**Requirement**
Set every entry below down once more, exactly as it stands, without images.

**Data in this exercise**
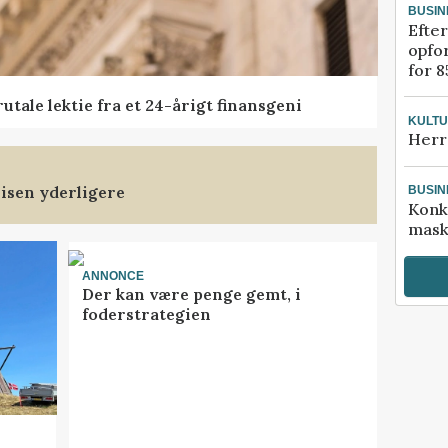
BUSIN
Efter
opfo
for 8
tale lektie fra et 24-årigt finansgeni
KULT
Herr
isen yderligere
BUSIN
Konk
mask
ANNONCE
Der kan være penge gemt, i
foderstrategien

**Written response**
BUSIN
Efter
opfo
for 8
tale lektie fra et 24-årigt finansgeni
KULT
Herr
isen yderligere
BUSIN
Konk
mask
ANNONCE
Der kan være penge gemt, i
foderstrategien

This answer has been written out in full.